Can we mitigate the effects of simultaneous liver-kidney transplantation through increased utilization of HCV-positive donors?

The MELD era has seen a significant rise in the numbers of simultaneous liver-kidney transplantations (SLK). Prior to August 2017 there had not been any specific national policy addressing the allocation of the deceased-donor kidneys to patients with liver failure who were on dialysis or with renal failure. A new SLK policy was recently implemented, establishing standardized national guidelines for the allocation of kidneys to SLK recipients.1

SLK candidates continue to receive priority over kidney-alone transplant recipients, including pediatric patients, prior living donors, and highly sensitized patients. This effectively removes higher quality kidneys from the pool available for the kidney-alone candidates. In the context of a marked donor kidney shortage, the new SLK guidelines remain controversial because high-quality organs are diverted away from kidney-only recipients.2

One step toward mitigating the effects of limited organ availability is to minimize the numbers of discarded organs. In the United States, deaths due to opiate overdose have nearly tripled over the past 15 years.3 Overdose-death organ donors have also dramatically increased from 1.1% of organ donors in 2000 to 13.4% in 2017.3 One quarter of potential donors dying of drug overdose are hepatitis C virus (HCV) infected.4 In the era of highly effective and well-tolerated therapy for HCV, there is an opportunity to expand the use of HCV-positive organs.

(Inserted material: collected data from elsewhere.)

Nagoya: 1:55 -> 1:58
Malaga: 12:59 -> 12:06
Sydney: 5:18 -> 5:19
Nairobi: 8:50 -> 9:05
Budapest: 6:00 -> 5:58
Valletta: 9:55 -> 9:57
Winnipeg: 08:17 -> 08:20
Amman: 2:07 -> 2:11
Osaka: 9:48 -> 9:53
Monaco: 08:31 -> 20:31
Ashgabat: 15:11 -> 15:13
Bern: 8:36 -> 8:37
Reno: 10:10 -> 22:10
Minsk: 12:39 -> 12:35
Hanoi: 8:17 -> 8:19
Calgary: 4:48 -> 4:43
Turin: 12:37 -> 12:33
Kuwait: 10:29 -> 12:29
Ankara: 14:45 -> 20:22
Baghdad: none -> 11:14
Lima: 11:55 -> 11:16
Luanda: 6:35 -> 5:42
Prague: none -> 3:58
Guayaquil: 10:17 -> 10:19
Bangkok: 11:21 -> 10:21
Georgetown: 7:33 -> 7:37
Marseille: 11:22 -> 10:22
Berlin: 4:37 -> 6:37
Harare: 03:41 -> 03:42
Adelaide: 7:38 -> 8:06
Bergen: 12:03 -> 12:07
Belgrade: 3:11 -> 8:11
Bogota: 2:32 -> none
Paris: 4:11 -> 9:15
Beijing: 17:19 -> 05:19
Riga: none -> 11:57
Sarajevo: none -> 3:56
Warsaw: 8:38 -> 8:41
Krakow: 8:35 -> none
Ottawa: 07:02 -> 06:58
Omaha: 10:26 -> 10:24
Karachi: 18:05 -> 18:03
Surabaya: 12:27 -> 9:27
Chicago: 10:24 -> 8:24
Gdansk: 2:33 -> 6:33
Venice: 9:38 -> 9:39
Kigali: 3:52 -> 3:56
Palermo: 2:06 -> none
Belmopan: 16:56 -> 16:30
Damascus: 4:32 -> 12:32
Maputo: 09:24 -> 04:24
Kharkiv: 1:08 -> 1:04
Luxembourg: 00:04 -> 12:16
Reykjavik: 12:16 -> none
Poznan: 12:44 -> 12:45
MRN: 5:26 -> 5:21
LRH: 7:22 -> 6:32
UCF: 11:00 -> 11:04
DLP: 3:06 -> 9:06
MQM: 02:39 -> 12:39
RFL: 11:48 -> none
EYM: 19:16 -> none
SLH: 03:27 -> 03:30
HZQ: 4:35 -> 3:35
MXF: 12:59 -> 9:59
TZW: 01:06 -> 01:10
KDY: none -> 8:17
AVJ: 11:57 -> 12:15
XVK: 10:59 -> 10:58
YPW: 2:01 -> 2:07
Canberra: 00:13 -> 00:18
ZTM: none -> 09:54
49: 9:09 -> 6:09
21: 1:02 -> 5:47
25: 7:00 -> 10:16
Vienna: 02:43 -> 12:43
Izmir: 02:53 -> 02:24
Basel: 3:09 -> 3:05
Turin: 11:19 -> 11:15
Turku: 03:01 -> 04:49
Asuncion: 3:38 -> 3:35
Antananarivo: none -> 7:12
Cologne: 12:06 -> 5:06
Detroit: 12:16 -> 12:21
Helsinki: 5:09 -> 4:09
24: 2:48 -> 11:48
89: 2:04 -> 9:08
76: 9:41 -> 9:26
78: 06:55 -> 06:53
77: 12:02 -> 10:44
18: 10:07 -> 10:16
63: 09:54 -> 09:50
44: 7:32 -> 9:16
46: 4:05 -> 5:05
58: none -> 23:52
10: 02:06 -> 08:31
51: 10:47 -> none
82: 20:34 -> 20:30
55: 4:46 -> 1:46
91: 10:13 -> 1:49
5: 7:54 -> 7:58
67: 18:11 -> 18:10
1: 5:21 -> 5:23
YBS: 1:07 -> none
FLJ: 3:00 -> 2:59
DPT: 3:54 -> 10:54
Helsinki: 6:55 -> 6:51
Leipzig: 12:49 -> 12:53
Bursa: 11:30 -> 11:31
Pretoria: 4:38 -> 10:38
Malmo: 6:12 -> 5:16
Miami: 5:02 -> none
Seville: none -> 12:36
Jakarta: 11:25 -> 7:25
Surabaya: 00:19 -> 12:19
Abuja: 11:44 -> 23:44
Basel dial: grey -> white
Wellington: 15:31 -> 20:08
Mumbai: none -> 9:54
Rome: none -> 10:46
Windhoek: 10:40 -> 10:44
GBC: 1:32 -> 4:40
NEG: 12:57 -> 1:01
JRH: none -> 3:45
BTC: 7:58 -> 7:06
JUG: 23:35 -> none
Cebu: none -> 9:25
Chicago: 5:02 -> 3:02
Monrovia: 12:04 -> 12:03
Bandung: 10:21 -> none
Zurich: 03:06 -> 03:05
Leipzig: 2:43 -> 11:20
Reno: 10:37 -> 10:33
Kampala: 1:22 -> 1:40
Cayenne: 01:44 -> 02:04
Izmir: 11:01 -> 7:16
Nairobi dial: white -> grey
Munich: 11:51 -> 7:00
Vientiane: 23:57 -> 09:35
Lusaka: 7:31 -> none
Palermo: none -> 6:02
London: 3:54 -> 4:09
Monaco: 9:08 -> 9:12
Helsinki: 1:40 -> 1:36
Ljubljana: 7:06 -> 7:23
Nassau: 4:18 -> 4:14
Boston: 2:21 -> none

We analyzed the pattern of SLK listing using the United Network for Organ Sharing database between January 2013 and September 2017. The number of candidates listed for HCV-positive SLK donors is decreasing, with 398 (35.6%) listed in 2013, 366 (31.1%) in 2014, 331 (26.1%) in 2015, 265 (21.2%) in 2016, and 194 (21.8%) through September 2017. This decline mirrors the decline in HCV-seropositive liver transplant candidates, from 2424 (38.2%) of those listed in 2013 to 2029 (26.3%) of those listed in 2016. For candidates listed to accept HCV-positive SLK donors, 1009 (64.9%) were HCV positive, while 545 (35.1%) were negative. For candidates listed to accept SLK from HCV-negative donors only, 461 (11.1%) carried HCV diagnosis and 3688 (88.9%) were HCV negative.

Over this period, there were 642 liver-alone transplants performed from HCV-positive donors where at least 1 of the kidneys was discarded. The predominant reason for discard was a lack of available recipient (374, 58%) and another 54 (8.4%) were discarded because of hepatitis. The mean Kidney Donor Profile Index (KDPI) of the HCV-positive kidneys from these donors was 61 ± 20 and adjusted KDPI (minus HCV status)5 was 35.5 ± 18.4 (Table 1). The average donor age was 37.5 ± 10.9, and 78.4% were at PHS increased risk. Overall, a total of 918 HCV-positive kidneys were discarded.

A large number of good-quality kidneys are discarded annually because of HCV-positive status. At the same time, the number of SLK transplants is increasing, from 494 in 2013 to 739 in 2017. The wider use of HCV-positive kidneys for SLK recipients represents an opportunity to offset the number of high-quality kidneys that otherwise would be allocated to kidney allocation system priority groups. With the availability of highly effective and safe direct-acting antiviral (DAA) agents for posttransplant HCV infection in conjunction with appropriate patient education and informed consent, HCV-positive organs can be considered for both HCV-positive and negative recipients, taking into consideration their clinical status on the waiting list. Timely access to DAA therapy, including insurance coverage, and close patient follow-up by expert multidisciplinary providers is essential in the successful outcomes of these transplant recipients.

DISCLOSURE

The authors of this manuscript have no conflicts of interest to disclose as described by the American Journal of Transplantation.